Le 12 août, Wibbly Woods publie un communiqué sur Instagram : l'édition 2026, prévue du 3 au 7 septembre sur un nouveau site du domaine de Prestwold Hall près de Loughborough, n'aura pas lieu. « Nous sommes complètement anéantis », écrivent les organisateurs, qui présentent leurs excuses à « nos précieux détenteurs de billets, aux artistes, aux commerçants, à l'équipe technique, au staff et à tous ceux qui ont mis leur temps, leur énergie et leur confiance dans Wibbly ». L'équipe explique avoir multiplié les visites du site et entièrement conçu la sixième édition avant que l'information suivante n'émerge :

« Nous pensions au départ que notre interlocuteur sur le nouveau site du festival en était l'unique propriétaire légal. Nous avons ensuite appris que le terrain était en copropriété, et que le copropriétaire n'avait ni été informé, ni donné son accord pour que ses terres accueillent l'événement. »

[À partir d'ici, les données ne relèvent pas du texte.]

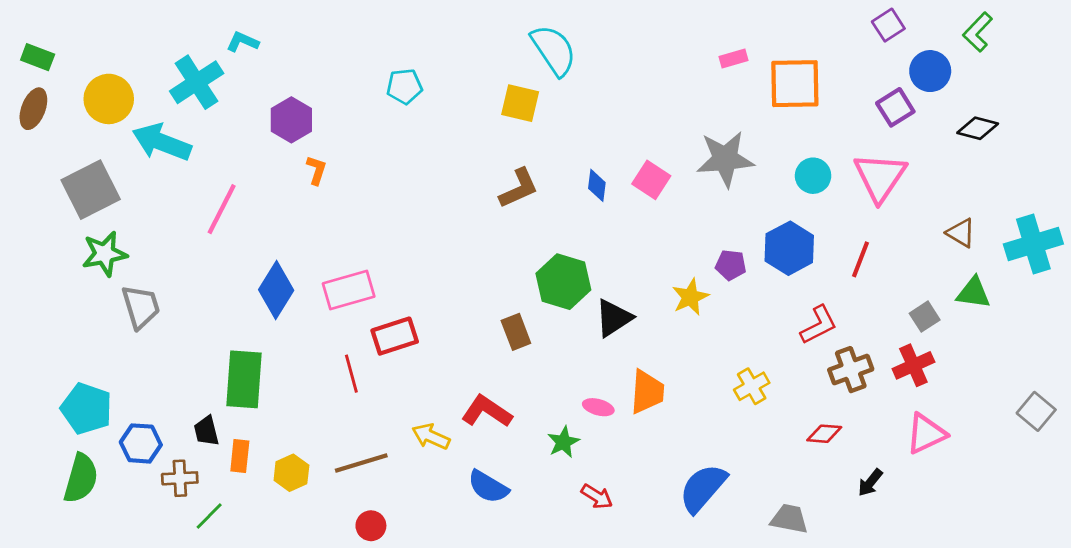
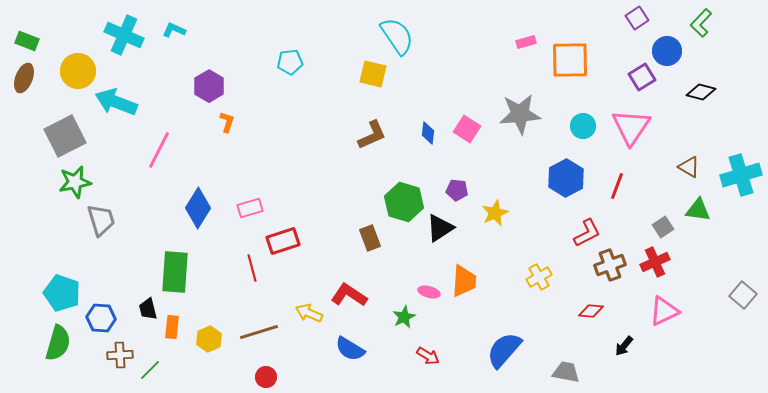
cyan cross: (197, 82) -> (124, 35), moved, turned -33
purple pentagon: (731, 265) -> (457, 190), moved
pink rectangle: (349, 290) -> (250, 208), size x0.7
brown cross: (180, 478) -> (120, 355), moved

Les organisateurs assurent avoir « exploré toutes les options réalistes » pour sauver le festival, mais à quelques semaines de l'échéance, se relocaliser à nouveau n'en était pas une. Les détenteurs de billets peuvent choisir entre un remboursement et un report sur 2027, avec plus de précisions à venir sur la marche à suivre.

Pourquoi l'histoire se complique-t-elle dès qu'on regarde du côté local ?

Le communiqué de Wibbly Woods présente l'affaire comme un simple, quoique douloureux, couac administratif sur un terrain inconnu. Ce qu'il ne dit pas : son site d'origine était lui aussi engagé dans un bras de fer de longue date avec le conseil municipal. Le festival est né en 2021 à Fradley Wood, sur Gorse Lane dans le Staffordshire, et a essuyé des oppositions pour nuisances sonores de plus en plus sévères de la part du service Environnement du conseil du district de Lichfield chaque année depuis, selon Lichfield Live. En 2022, un dépassement a déclenché un arrêté anti-nuisances après que le bruit s'est fait entendre jusqu'à 4 kilomètres, à Wychnor, Alrewas et Elmhurst. En 2023, l'autorisation temporaire accordée imposait un arrêt de la musique à 23 heures ; la musique a continué jusqu'à 2 heures du matin les deux soirs concernés. L'édition de l'an dernier, selon le conseil, a suscité plus de 230 plaintes pour nuisances sonores, contre 12 pour l'événement le plus bruyant comparable dans un parc voisin pourtant entouré de plus d'habitations.

Toujours selon ce même article, publié six jours avant l'annulation, Wibbly Woods s'était entendu avec le conseil pour quitter Gorse Lane au profit de Loughborough, en échange de l'abandon de toute poursuite pour les infractions passées. Mais une décision aurait « désormais été prise de faire revenir l'événement à Gorse Lane ». C'est apparemment ce revirement qui a poussé le conseil à demander une injonction pour bloquer purement et simplement l'événement, avec une audience de la commission des licences fixée à 11 heures le 12 août, soit la matinée même où Wibbly Woods a publié son annulation. Ni l'article de Mixmag ni le communiqué de Wibbly Woods ne mentionnent cette procédure d'injonction, donc le lien exact entre les deux fils de l'histoire reste flou, mais le calendrier laisse peu de doute : le festival se battait sur deux fronts durant sa dernière semaine.

Qui devait jouer, et que se passe-t-il maintenant ?

Cette sixième édition devait réunir Goose, Sam Bangura, Baby Rollén, Fae, La.Cassette et Archie Holmes, sur un week-end pensé autour d'une scénographie forestière et d'un éventail de genres allant de la house à la techno, en passant par la deep house, la drum & bass et la progressive house. Le festival affirme vouloir revenir en 2027 ; reste à savoir s'il s'agira d'une nouvelle tentative à Loughborough, d'un règlement du différend à Fradley Wood, ou d'un tout autre site.